I'm using <regex> from Visal Studio 2010.
I understand that when I create regex object then it's compiled. There is no compile method like in other languages and libraries but I thinks that's how it work, am I right?
I need to store large amount of this compiled regexes in a file so I would just get chunk of memory block and get my compiled regex.
I can't figure how to do this. I found that in PCRE it is possible but it's Linux library. There is a Windows [version2 but it's 3 years old and I would like to use more high-level approach (there isn't c++ wrapper in windows version).
So is it possible to use save std:regex or boost::regex (it's the same right?) as a chunk of memory and then simply reuse it later?
Or is there other simple library for Windows that allows to do this?
EDIT:
Thanks for great answers.

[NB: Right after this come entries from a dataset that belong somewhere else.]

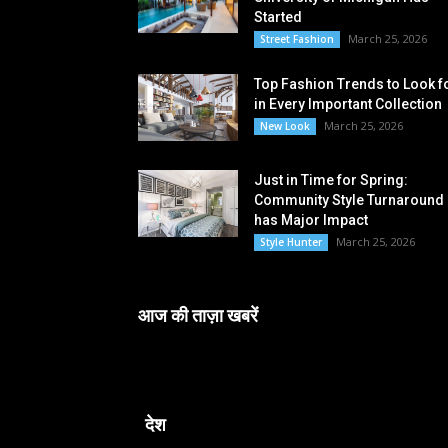
Started
March 25, 2026
Street Fashion
Top Fashion Trends to Look f
in Every Important Collection
March 25, 2026
New Look
Just in Time for Spring:
Community Style Turnaround
has Major Impact
March 25, 2026
Style Hunter
आज की ताज़ा खबरें
देश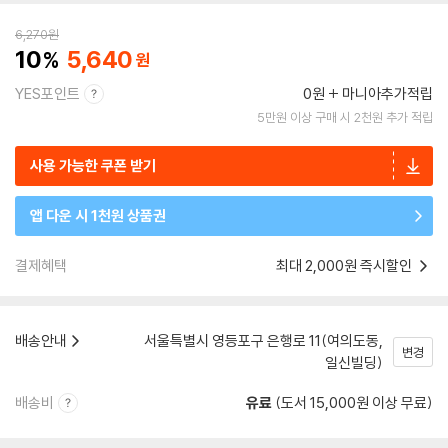
6,270
원
10
5,640
YES포인트
0원
마니아추가적립
5만원 이상 구매 시 2천원 추가 적립
사용 가능한 쿠폰 받기
앱 다운 시 1천원 상품권
결제혜택
최대 2,000원 즉시할인
배송안내
서울특별시 영등포구 은행로 11(여의도동,
변경
일신빌딩)
배송비
유료
(도서 15,000원 이상 무료)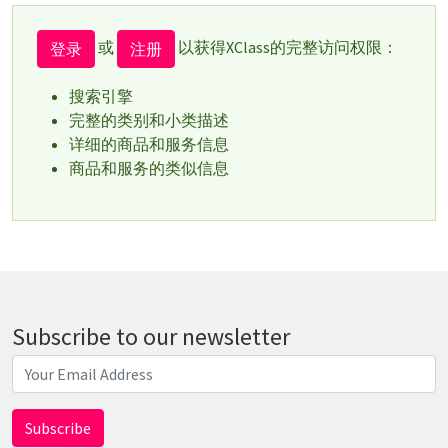
或
以获得XClass的完整访问权限：
登录
注册
搜索引擎
完整的类别和小类描述
详细的商品和服务信息
商品和服务的类似信息
Subscribe to our newsletter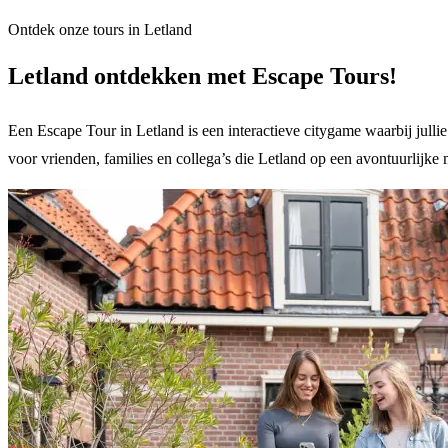
Ontdek onze tours in Letland
Letland ontdekken met Escape Tours!
Een Escape Tour in Letland is een interactieve citygame waarbij julli
voor vrienden, families en collega’s die Letland op een avontuurlijke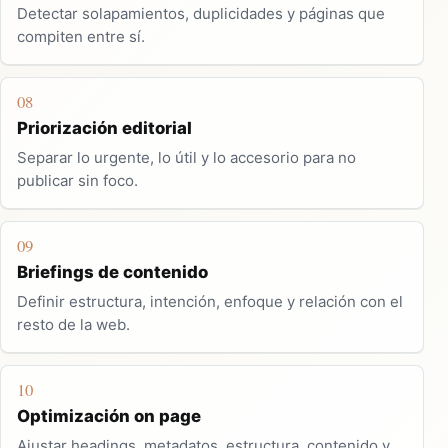
Detectar solapamientos, duplicidades y páginas que
compiten entre sí.
08
Priorización editorial
Separar lo urgente, lo útil y lo accesorio para no
publicar sin foco.
09
Briefings de contenido
Definir estructura, intención, enfoque y relación con el
resto de la web.
10
Optimización on page
Ajustar headings, metadatos, estructura, contenido y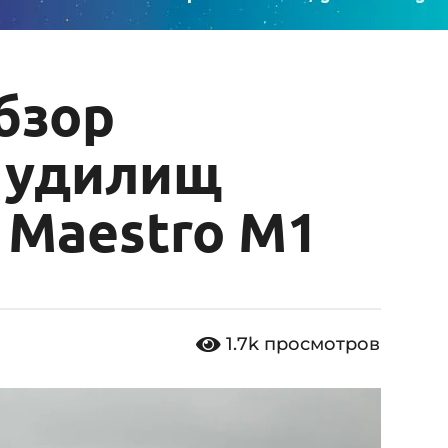
бзор
 удилищ
 Maestro M1
1.7k
просмотров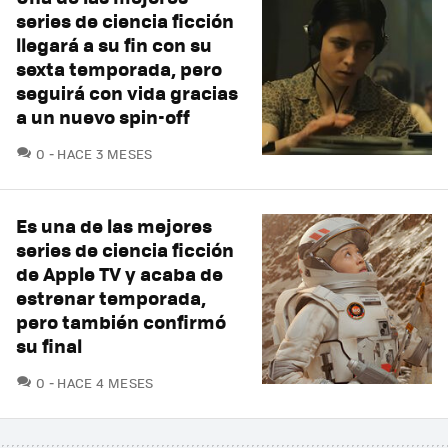
series de ciencia ficción
llegará a su fin con su
sexta temporada, pero
seguirá con vida gracias
a un nuevo spin-off
COMENTARIOS
0
HACE 3 MESES
Es una de las mejores
series de ciencia ficción
de Apple TV y acaba de
estrenar temporada,
pero también confirmó
su final
COMENTARIOS
0
HACE 4 MESES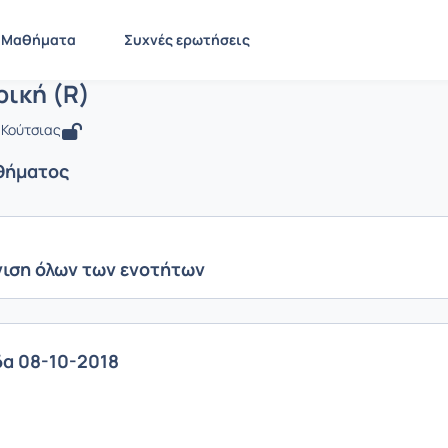
Πληροφορική (R)
 ENV208
Πληροφορική (R)
Ενότητες μαθήματος
Μαθήματα
Συχνές ερωτήσεις
ική (R)
ς Κούτσιας
θήματος
ιση όλων των ενοτήτων
α 08-10-2018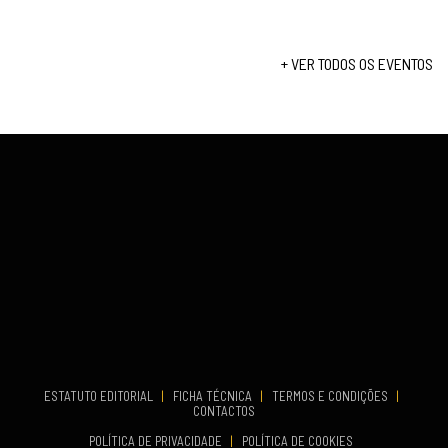
26
Set 19, 2026
-
27
VENUE
TERMINA
Lagos
Set 19, 2026
+ VER TODOS OS EVENTOS
...
VENUE
Fundão
COMEÇA
Set 26, 2026
TERMINA
Set 27, 2026
...
VENUE
Aveiro
COMEÇA
Set 19, 2026
TERMINA
Set 19, 2026
ESTATUTO EDITORIAL
|
FICHA TÉCNICA
|
TERMOS E CONDIÇÕES
|
CONTACTOS
VENUE
POLÍTICA DE PRIVACIDADE
|
POLÍTICA DE COOKIES
Oeiras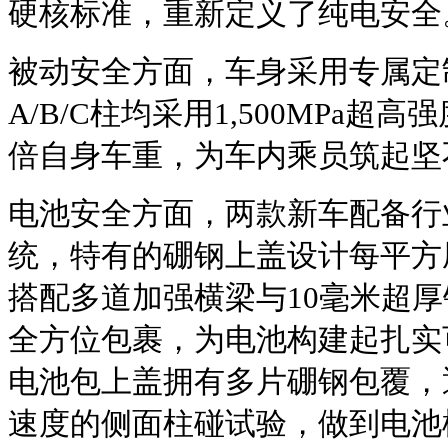
硬核标准，重新定义了纯电安全
被动安全方面，车身采用专属定
A/B/C柱均采用1,500MPa超
倍自身车重，为车内乘员筑起坚
电池安全方面，两款新车配备行
统，特有的硼钢上盖设计每平方
搭配多道加强横梁与10毫米超厚
全方位包裹，为电池构建起扎实
电池包上盖拥有多片硼钢包覆，
速度的侧面柱碰试验，做到电池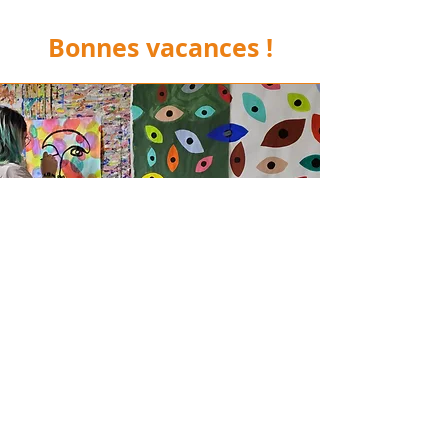
Bonnes vacances !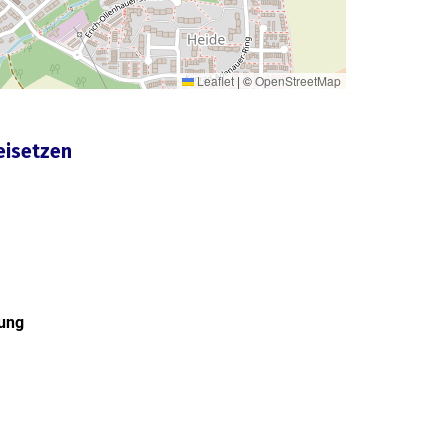
Leaflet
|
©
OpenStreetMap
eisetzen
tung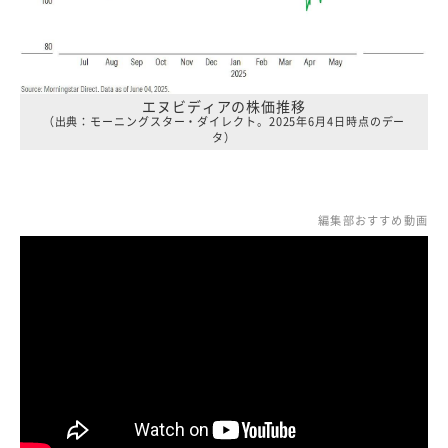
エヌビディアの株価推移
（出典：モーニングスター・ダイレクト。2025年6月4日時点のデー
タ）
編集部おすすめ動画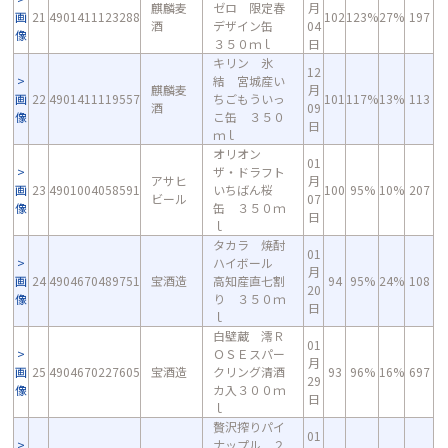
麒麟麦
ゼロ 限定春
月
画
21
4901411123288
102
123%
27%
197
酒
デザイン缶
04
像
３５０ｍｌ
日
キリン 氷
12
結 宮城産い
麒麟麦
月
画
22
4901411119557
ちごもういっ
101
117%
13%
113
酒
09
像
こ缶 ３５０
日
ｍｌ
オリオン
01
ザ・ドラフト
アサヒ
月
画
23
4901004058591
いちばん桜
100
95%
10%
207
ビール
07
像
缶 ３５０ｍ
日
ｌ
タカラ 焼酎
01
ハイボール
月
画
24
4904670489751
宝酒造
高知産直七割
94
95%
24%
108
20
像
り ３５０ｍ
日
ｌ
白壁蔵 澪Ｒ
01
ＯＳＥスパー
月
画
25
4904670227605
宝酒造
クリング清酒
93
96%
16%
697
29
像
カ入３００ｍ
日
ｌ
贅沢搾りパイ
01
ナップル ２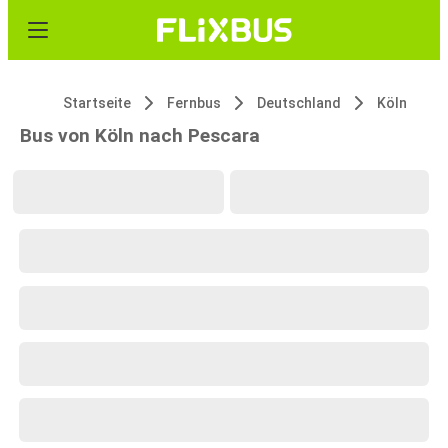
Startseite
Fernbus
Deutschland
Köln
Bus von Köln nach Pescara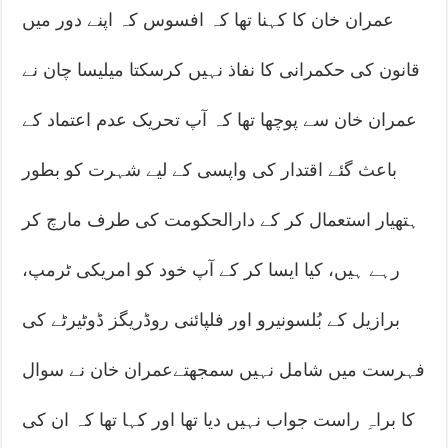
عمران خان کا کہنا تھا کہ افسوس کہ اپنے دور میں
قانون کی حکمرانی کا نفاذ نہیں کرسکتا میلیسا چان نے
عمران خان سے پوچھا تھا کہ آپ تحریک عدم اعتماد کے
باعث گئے اقتدار کی واپسی کے لیے شہرت کو بطور
ہتھیار استعمال کر کے دارالحکومت کی طرف مارچ کر
رہے ہیں، کیا ایسا کر کے آپ خود کو امریکی ٹرمپ،
برازیل کے بُلسونیرو اور فلپائنی روڈریگز ڈوٹیرٹے کی
فہرست میں شامل نہیں سمجھتےعمران خان نے سوال
کا براہِ راست جواب نہیں دیا تھا اور کہا تھا کہ ان کی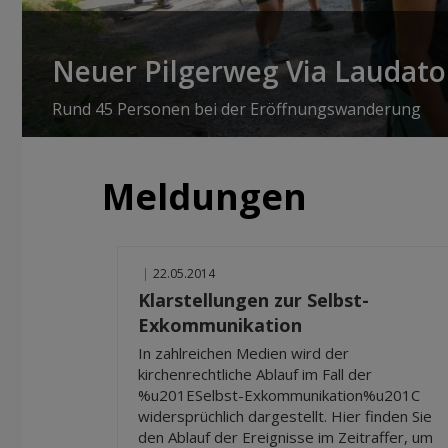
Neuer Pilgerweg Via Laudato 
Rund 45 Personen bei der Eröffnungswanderung
Meldungen
|
22.05.2014
Klarstellungen zur Selbst-
Exkommunikation
In zahlreichen Medien wird der
kirchenrechtliche Ablauf im Fall der
%u201ESelbst-Exkommunikation%u201C
widersprüchlich dargestellt. Hier finden Sie
den Ablauf der Ereignisse im Zeitraffer, um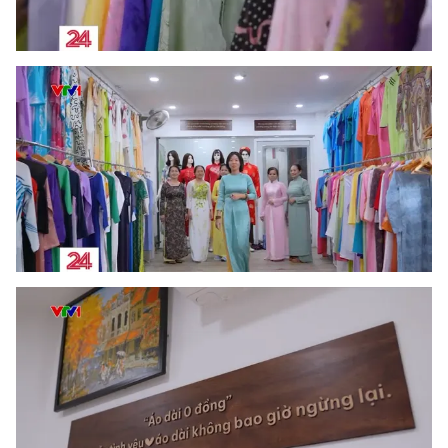
Ðiện thoại Thời báo VTV:
024.66 897 897
Email:
toasoan@vtv.vn
Liên hệ quảng cáo:
024-7300.7108
® Cấm sao chép dưới mọi hình thức nếu không có sự chấp
thuận bằng văn bản. Ghi rõ nguồn VTV.vn khi phát hành lại
thông tin từ website này.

I'll simply check if it would be sufficient to simply store a regex as a string and then if it would still be slow I'll test and compare it with this old PCRE library.
You can use the regex strings themselves as the 'serialized' regex - just save those to a file, then when you want to reconstitute the regex objects, just pass the saved strings to the regex constructor.
The only drawbacks I can think of:
it might take some more time to 'reconstitute' the regex database, but I really don't know how much (I suspect that the time would be dominated by I/O anyway, so I'm not sure if the difference would be significant - I really don't know how much overhead there is in regex compilation by the boost library's implementation)
if you want the stored regexes obfuscated, you'll have to do that yourself instead of relying on the compiled-binary state to be unreadable
The advantages to this are:
it's 100% supported, so it's not fragile/brittle
it's portable across compiler versions and platforms (ie., not fragile/brittle)
Is the time to compile the regex database (excluding I/O) really significant enough to warrant trying to save the compiled state?
I don't think it can be done without modifying the boost library to support it.
I don't know specifically how the boost regex library is implemented, but most regex libraries compile things to a binary blob that's then interpreted later as a series of instructions for a sort of limited virtual machine.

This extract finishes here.